Two "ambulance buses", big enough to accommodate dozens of casualties, yesterday joined Dubai's 112-strong conventional fleet.
'Buses' with a mission to save lives
Two "ambulance buses", big enough to accommodate dozens of casualties, yesterday joined Dubai's 112-strong conventional fleet when they were inaugurated by Sheikh M9ohammed bin Rashid, Vice President of the UAE and Ruler of Dubai, the state news agency, WAM, reported. The new ambulances - in effect mobile hospitals - are fitted with the latest medical technology and equipment, including an operating theatre, X-ray system and oxygen supply.

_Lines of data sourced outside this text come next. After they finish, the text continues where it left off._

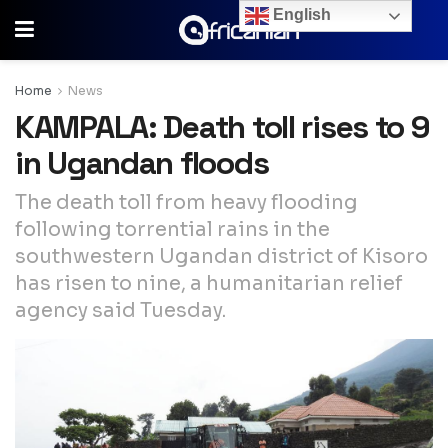
English
Home
News
KAMPALA: Death toll rises to 9
in Ugandan floods
The death toll from heavy flooding
following torrential rains in the
southwestern Ugandan district of Kisoro
has risen to nine, a humanitarian relief
agency said Tuesday.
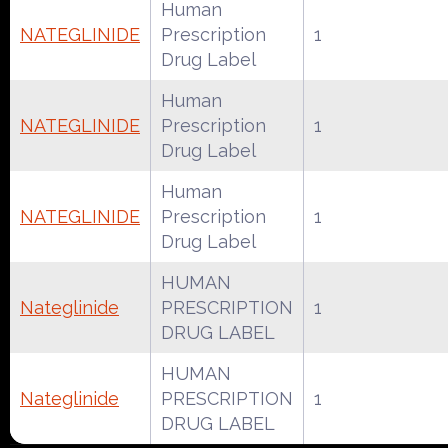
Human
NATEGLINIDE
Prescription
1
Drug Label
Human
NATEGLINIDE
Prescription
1
Drug Label
Human
NATEGLINIDE
Prescription
1
Drug Label
HUMAN
Nateglinide
PRESCRIPTION
1
DRUG LABEL
HUMAN
Nateglinide
PRESCRIPTION
1
DRUG LABEL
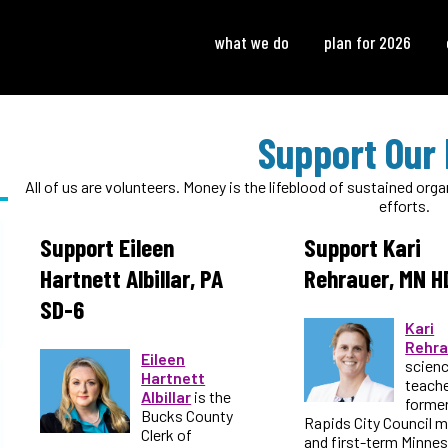
what we do
plan for 2026
Support Our 
All of us are volunteers. Money is the lifeblood of sustained or
efforts.
Support Eileen
Support Kari
Hartnett Albillar, PA
Rehrauer, MN H
SD-6
Kari
Rehra
Eileen
scien
Hartnett
teache
Albillar
is the
forme
Bucks County
Rapids City Council 
Clerk of
and first-term Minne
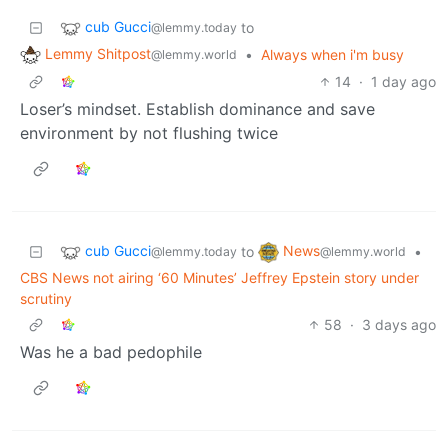
cub Gucci
to
@lemmy.today
Lemmy Shitpost
•
Always when i'm busy
@lemmy.world
14
·
1 day ago
Loser’s mindset. Establish dominance and save
environment by not flushing twice
cub Gucci
News
to
•
@lemmy.today
@lemmy.world
CBS News not airing ‘60 Minutes’ Jeffrey Epstein story under
scrutiny
58
·
3 days ago
Was he a bad pedophile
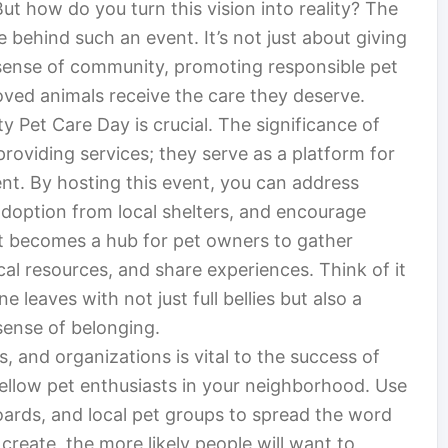
ut how do you turn this vision into reality? The
e behind such an event. It’s not just about giving
a sense of community, promoting responsible pet
oved animals receive the care they deserve.
y Pet Care Day is crucial. The significance of
roviding services; they serve as a platform for
t. By hosting this event, you can address
doption from local shelters, and encourage
t becomes a hub for pet owners to gather
cal resources, and share experiences. Think of it
 leaves with not just full bellies but also a
sense of belonging.
, and organizations is vital to the success of
fellow pet enthusiasts in your neighborhood. Use
ards, and local pet groups to spread the word
reate, the more likely people will want to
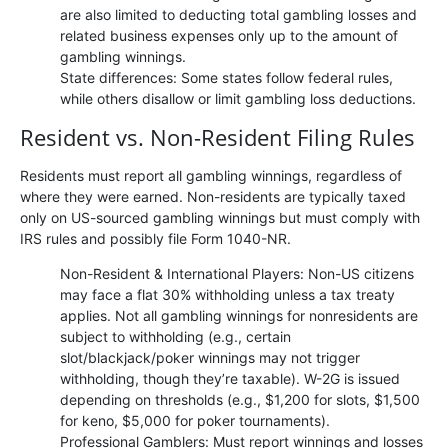
are also limited to deducting total gambling losses and
related business expenses only up to the amount of
gambling winnings.
State differences: Some states follow federal rules,
while others disallow or limit gambling loss deductions.
Resident vs. Non-Resident Filing Rules
Residents must report all gambling winnings, regardless of
where they were earned. Non-residents are typically taxed
only on US-sourced gambling winnings but must comply with
IRS rules and possibly file Form 1040-NR.
Non-Resident & International Players: Non-US citizens
may face a flat 30% withholding unless a tax treaty
applies. Not all gambling winnings for nonresidents are
subject to withholding (e.g., certain
slot/blackjack/poker winnings may not trigger
withholding, though they’re taxable). W-2G is issued
depending on thresholds (e.g., $1,200 for slots, $1,500
for keno, $5,000 for poker tournaments).
Professional Gamblers: Must report winnings and losses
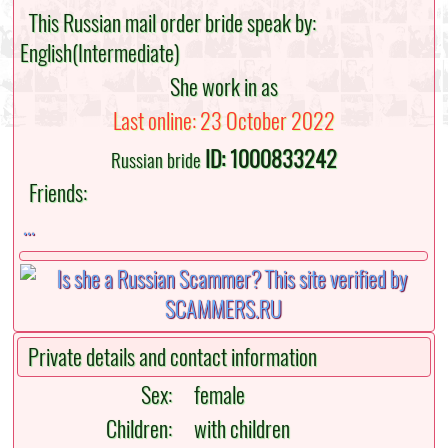
This Russian mail order bride speak by:
English(Intermediate)
She work in as
Last online: 23 October 2022
ID: 1000833242
Russian bride
Friends:
...
Private details and contact information
Sex:
female
Children:
with children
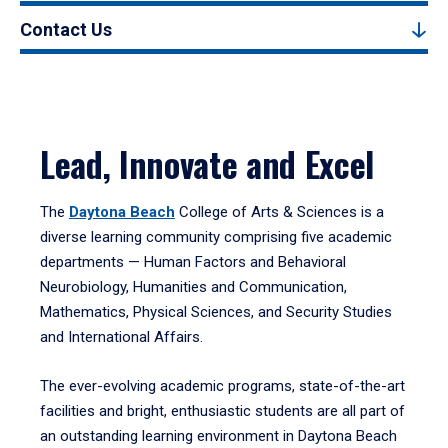
Contact Us
Lead, Innovate and Excel
The
Daytona Beach
College of Arts & Sciences is a
diverse learning community comprising five academic
departments — Human Factors and Behavioral
Neurobiology, Humanities and Communication,
Mathematics, Physical Sciences, and Security Studies
and International Affairs.
The ever-evolving academic programs, state-of-the-art
facilities and bright, enthusiastic students are all part of
an outstanding learning environment in Daytona Beach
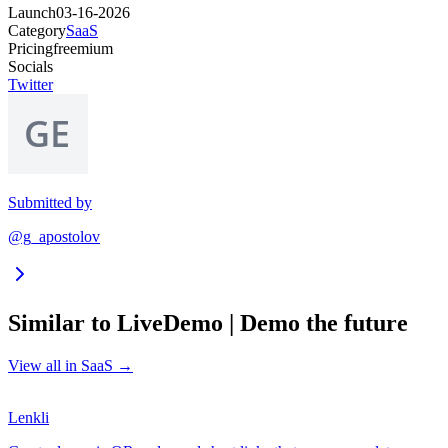
Launch
03-16-2026
Category
SaaS
Pricing
freemium
Socials
Twitter
Submitted by
@g_apostolov
Similar to
LiveDemo | Demo the future
View all in
SaaS
→
Lenkli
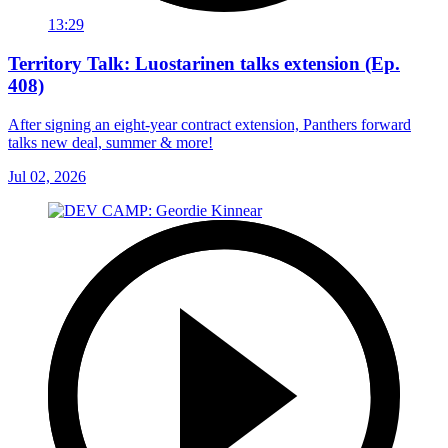
13:29
Territory Talk: Luostarinen talks extension (Ep.
408)
After signing an eight-year contract extension, Panthers forward
talks new deal, summer & more!
Jul 02, 2026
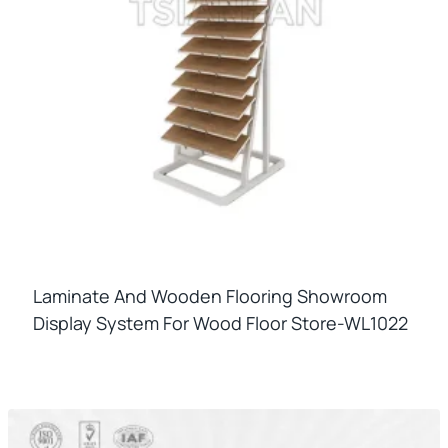
Laminate And Wooden Flooring Showroom
Display System For Wood Floor Store-WL1022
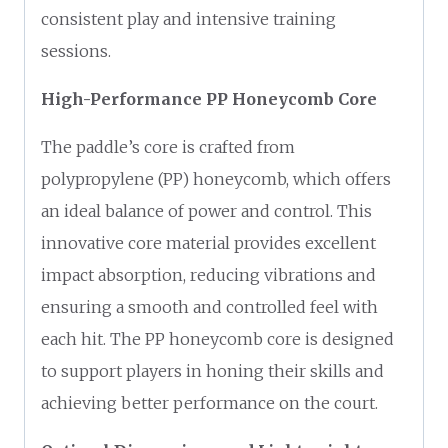
consistent play and intensive training
sessions.
High-Performance PP Honeycomb Core
The paddle’s core is crafted from
polypropylene (PP) honeycomb, which offers
an ideal balance of power and control. This
innovative core material provides excellent
impact absorption, reducing vibrations and
ensuring a smooth and controlled feel with
each hit. The PP honeycomb core is designed
to support players in honing their skills and
achieving better performance on the court.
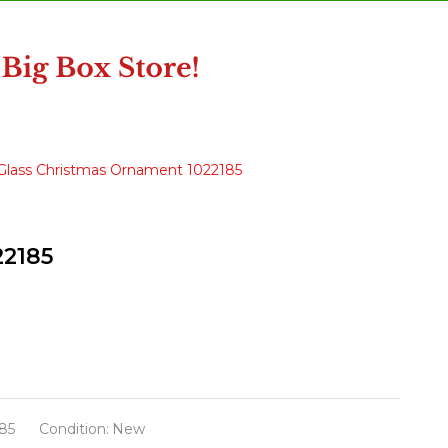
 Glass Christmas Ornament 1022185
22185
85
Condition:
New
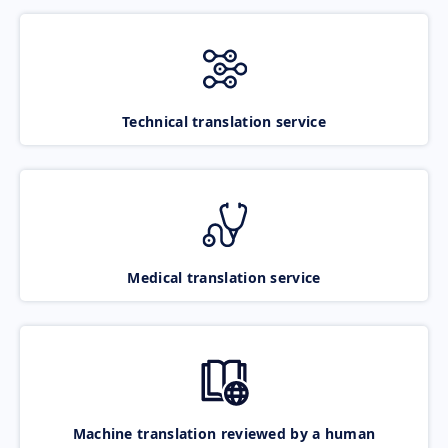
Technical translation service
Medical translation service
Machine translation reviewed by a human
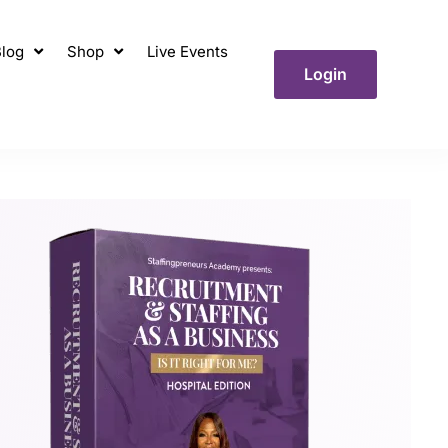
log
Shop
Live Events
Login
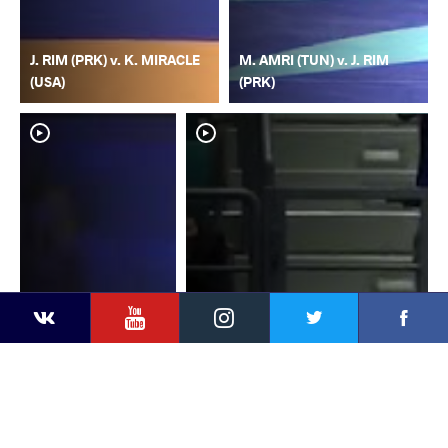
J. RIM (PRK) v. K. MIRACLE
M. AMRI (TUN) v. J. RIM
(USA)
(PRK)
YouTube
Instagram
Faceb
Twitter
VKontakte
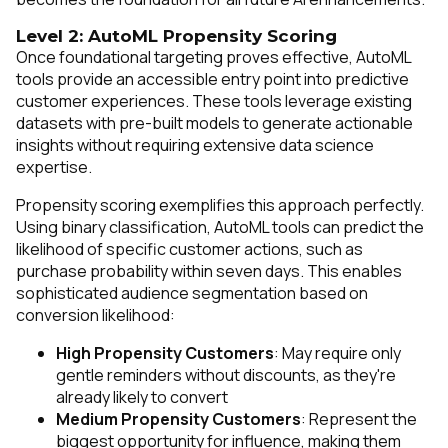
Level 2: AutoML Propensity Scoring
Once foundational targeting proves effective, AutoML
tools provide an accessible entry point into predictive
customer experiences. These tools leverage existing
datasets with pre-built models to generate actionable
insights without requiring extensive data science
expertise.
Propensity scoring exemplifies this approach perfectly.
Using binary classification, AutoML tools can predict the
likelihood of specific customer actions, such as
purchase probability within seven days. This enables
sophisticated audience segmentation based on
conversion likelihood:
High Propensity Customers
: May require only
gentle reminders without discounts, as they're
already likely to convert
Medium Propensity Customers
: Represent the
biggest opportunity for influence, making them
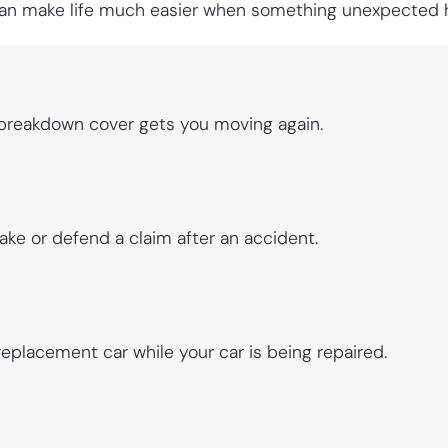
 can make life much easier when something unexpected
 breakdown cover gets you moving again.
ake or defend a claim after an accident.
replacement car while your car is being repaired.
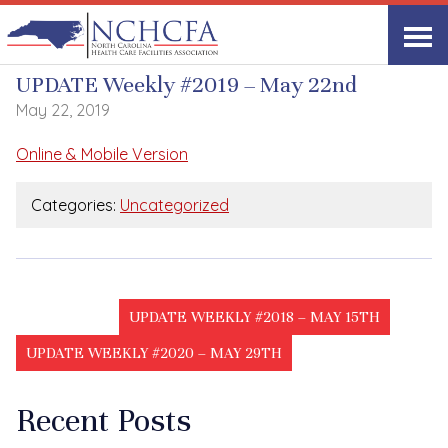
UPDATE Weekly
UPDATE Weekly #2019 – May 22nd
May 22, 2019
Online & Mobile Version
Categories:
Uncategorized
UPDATE WEEKLY #2018 – MAY 15TH
UPDATE WEEKLY #2020 – MAY 29TH
Recent Posts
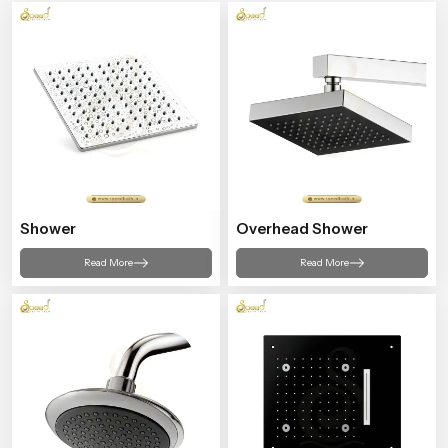
Shower
Overhead Shower
Read More
Read More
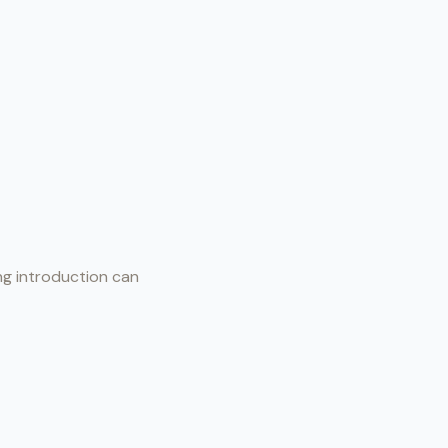
ong introduction can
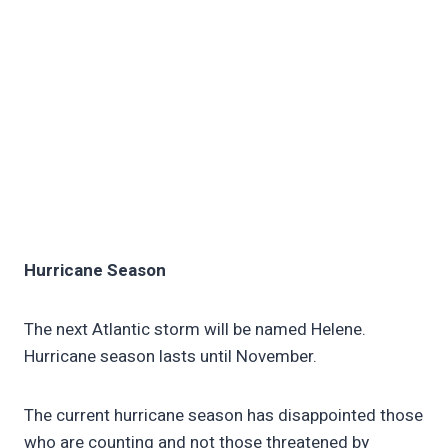
Hurricane Season
The next Atlantic storm will be named Helene.
Hurricane season lasts until November.
The current hurricane season has disappointed those
who are counting and not those threatened by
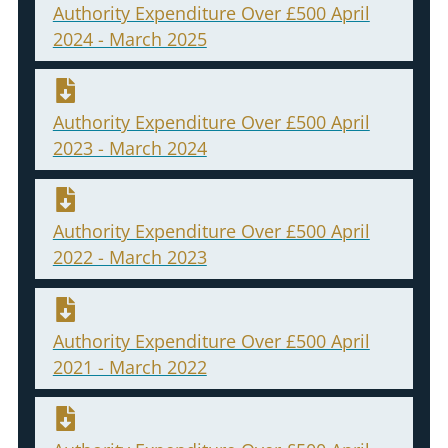
Authority Expenditure Over £500 April
2024 - March 2025
Authority Expenditure Over £500 April
2023 - March 2024
Authority Expenditure Over £500 April
2022 - March 2023
Authority Expenditure Over £500 April
2021 - March 2022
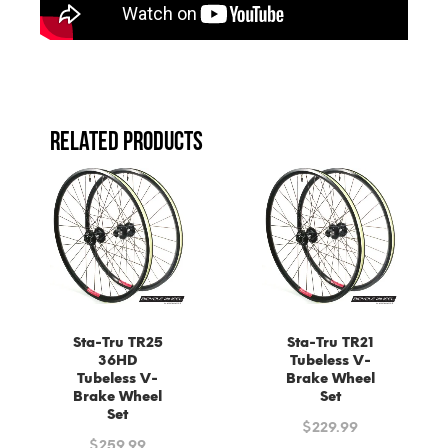
RELATED PRODUCTS
Sta-Tru TR25
Sta-Tru TR21
36HD
Tubeless V-
Tubeless V-
Brake Wheel
Brake Wheel
Set
Set
$
229.99
$
259.99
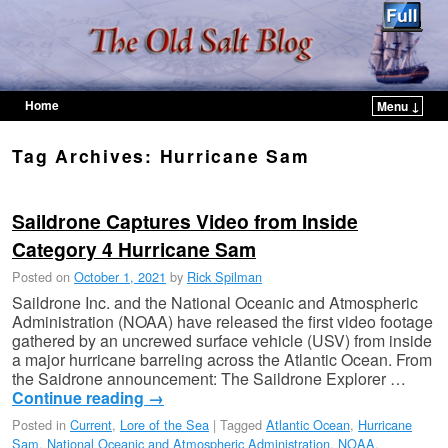
Home
Menu ↓
Skip to primary content
Skip to secondary content
Tag Archives:
Hurricane Sam
Saildrone Captures Video from Inside
Category 4 Hurricane Sam
Posted on
October 1, 2021
by
Rick Spilman
Saildrone Inc. and the National Oceanic and Atmospheric
Administration (NOAA) have released the first video footage
gathered by an uncrewed surface vehicle (USV) from inside
a major hurricane barreling across the Atlantic Ocean. From
the Saidrone announcement: The Saildrone Explorer …
Continue reading
→
Posted in
Current
,
Lore of the Sea
|
Tagged
Atlantic Ocean
,
Hurricane
Sam
,
National Oceanic and Atmospheric Administration
,
NOAA
,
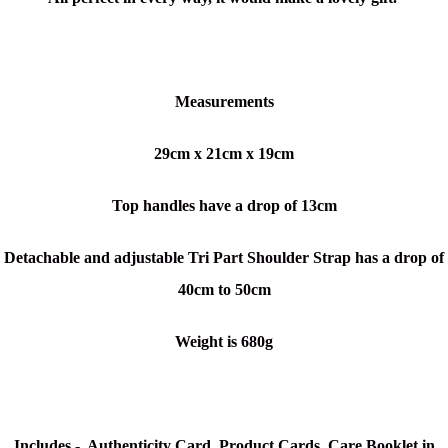
Measurements
29cm x 21cm x 19cm
Top handles have a drop of 13cm
Detachable and adjustable Tri Part Shoulder Strap has a drop of
40cm to 50cm
Weight is 680g
Includes - Authenticity Card, Product Cards, Care Booklet in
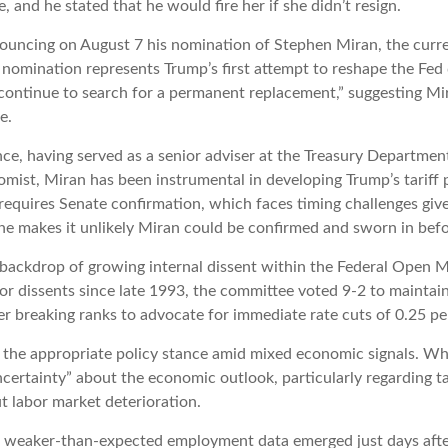
and he stated that he would fire her if she didn’t resign.
nouncing on August 7 his nomination of Stephen Miran, the curr
 nomination represents Trump’s first attempt to reshape the Fed
“continue to search for a permanent replacement,” suggesting Mi
e.
e, having served as a senior adviser at the Treasury Department
st, Miran has been instrumental in developing Trump’s tariff pol
 requires Senate confirmation, which faces timing challenges gi
ine makes it unlikely Miran could be confirmed and sworn in bef
e backdrop of growing internal dissent within the Federal Open
or dissents since late 1993, the committee voted 9-2 to maintain
breaking ranks to advocate for immediate rate cuts of 0.25 pe
ut the appropriate policy stance amid mixed economic signals. Wh
certainty” about the economic outlook, particularly regarding ta
 labor market deterioration.
n weaker-than-expected employment data emerged just days afte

Sheikh Mohammed said their introduction would greatly reduce loss of life on the roads. Each vehicle cost more than Dh15 million (US$4m). Khalifa Hassan al Drai, the executive director of the Dubai Centre for Ambulance Services, said that together they could handle 96 injured people at once. He added that a third vehicle was planned. A recent report issued by the World Health Organisation said the UAE had one of the highest road death rates in the world. At 37.1 deaths per 100,000 people, the toll on the country's drivers, riders and pedestrians is far worse than in most western, Asian and African countries.
Minibus crashes, in particular, are involved in dozens of deaths. The vehicles, which frequently ferry Asian expatriates and labourers to work sites, have been described by doctors as unsafe, while Dubai's Roads and Transport Authority has warned of more stringent licensing laws for minibus drivers.